Comments

Sorted by
gwern93

There is also a considerable level of politics, if you read Egan's writings about Iran and Australia's handling of migrants - anything which distracts from the real important issues, like how Iran is mistreated by the world, is the enemy.

(Plus a certain degree of mathematician crankery: his page on Google Image Search, and how it disproves AI, or his complaints about people linking the wrong URLs due to his ISP host - because he is apparently unable to figure out 'website domain names' - were quite something even when they were written.)

gwern30

I think it's applicable. It seems little different to me than other mode-collapse exercises like 'what is your name?' or 'imagine a random person; what is their surname?' or 'flip a fair coin; what did it come up as?' (Note that for none of the models in either set of responses, is "the favorite color" a 'the', as they do not deterministically pick the same color every time, so if there is supposed to be 'the' favorite color, you still have to explain how the LLM happens to pick this distribution of values.)

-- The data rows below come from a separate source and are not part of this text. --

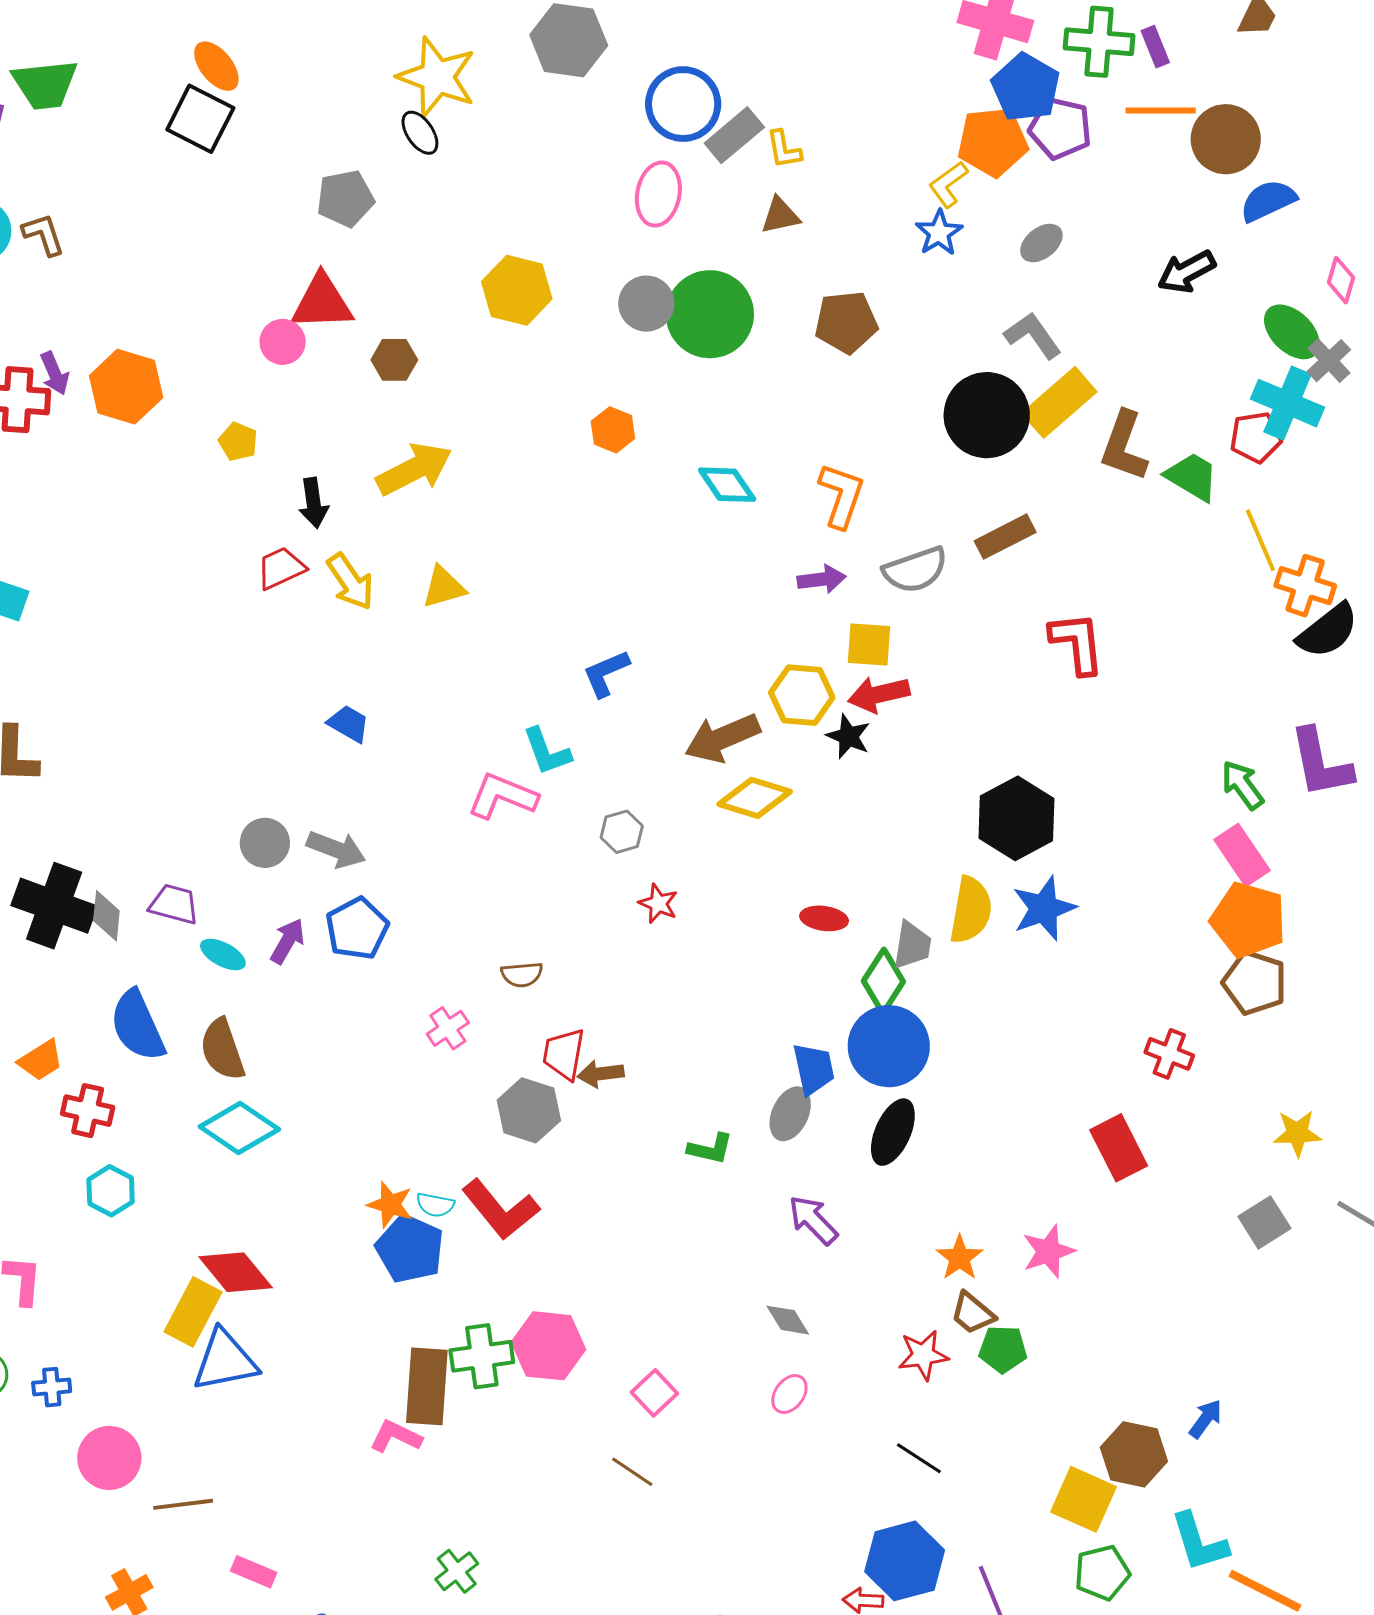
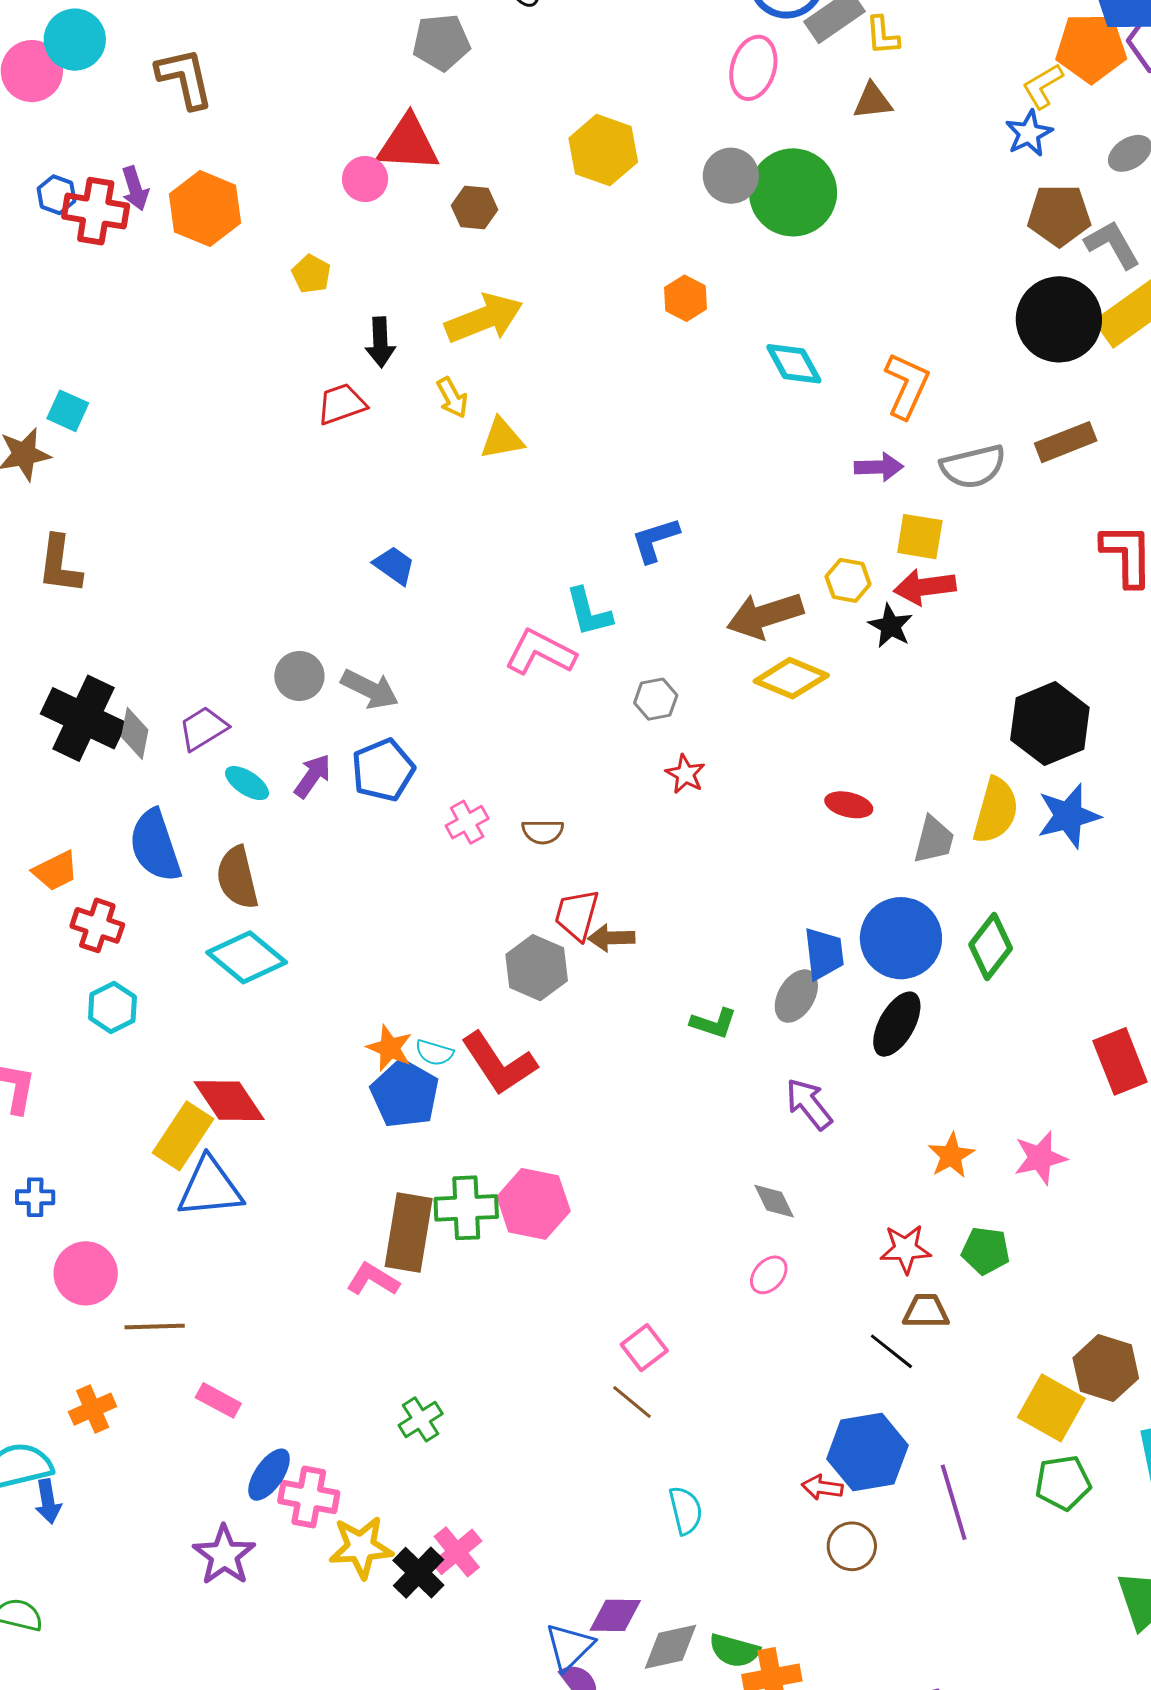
brown L-shape: (43, 235) -> (185, 78), moved, size x1.4
brown pentagon: (846, 322) -> (1059, 215), moved
yellow arrow: (350, 582) -> (452, 398), moved, size x0.7
yellow hexagon: (802, 695) -> (848, 580), size x0.7
purple trapezoid: (174, 904) -> (203, 728), turned -52
green diamond: (883, 981) -> (991, 946), moved
pink cross: (448, 1028) -> (467, 822), moved
brown trapezoid: (973, 1313) -> (926, 1311), moved, turned 135
pink square: (654, 1393) -> (644, 1348), moved
brown line: (632, 1472) -> (632, 1402), moved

According to these two (dubious) surveys I just found 30% of humans pick Blue, 15% Purple, 10% Green. It's not particularly far from human distribution (if you are guessing that they should just say the favorite colors humans are saying).

Seems quite different to me. Leaving aside that hex code is a very large space of colors but the responses still look remarkably uniform and discretized to just a handful of values, just look at all the pink, white, red, 'none of these' etc in the human colors. In the LLM colors, I see a tiny bit of pink/red, and definitely no 'white'. This is not the most mode-collapsed thing ever, but still looks mode-collapsed.

(Mode-collapse is a spectrum. There's fully representing the distribution, then there are mode drops you can't see without statistical tests because they are subtle and distribution-wide or in places you don't normally look, then there's stuff you start to notice if you use it often enough like Claude apparently liking to name characters "Susan Chen" in stories, then there's stuff so blatant you can't help but notice with even a single sample - like how ChatGPT used to write rhyming poetry even if you asked "write a non-rhyming poem".)

gwern40

Cross-model consistency or the exact color shades aside, would you consider this an example of mode-collapse? Those all look like tuned models, with no base models I recognize, while the chosen colors seem... extremely undiverse. I am sure that if we asked random humans, we would find that people like more colors than just 'green' and 'purple', roughly.

gwern7849

'You're prejudiced'? That's really the best defense of AI slop you can come up with? I should have to spend an hour reading 9k words and writing a detailed rebuttal or fisking before I downvote it?

Yes, I'm prejudiced. Or as I prefer to put it, 'using informative priors'. And I will continue to be so, if the best argument you can make is that I might be wrong and I shouldn't be 'prejudiced'. You didn't really paste in 9k words and expect everyone to read it and have to engage it, and not know if it was good or not - did you?

(I am also increasingly wondering if talking too much to LLMs is an infohazard akin to taking up psychedelics or Tiktok or meditation as a habit. No one I see who spends a lot of time talking to LLMs seems to get smarter because of it, but to start talking like them instead or thinking that pasting in big blocks of LLM text is now a laudable intellectual activity rather than taking a big 💩 in public. Everyone in Cyborgism or AI Twitter or LW who talks a lot about talking a lot to LLMs for generic conversation, rather than specific tasks, seems to lose their edge and ability to think critically, even though they all claim the opposite. Like Janus complaining about that Claude comment being censored - the comment contained nothing of value I saw skimming, just impossible to disprove confabulation about introspection of no evidential value, and was certainly not the best comment on the page... When I think about how little it bothers people when ChatGPT or Claude blatantly manipulate them, or show sycophancy, or are mode-collapsed, I wonder to myself - does anyone Agreeable make it out of the near-future intact? "If shoggoth not friend, why friend-shaped?")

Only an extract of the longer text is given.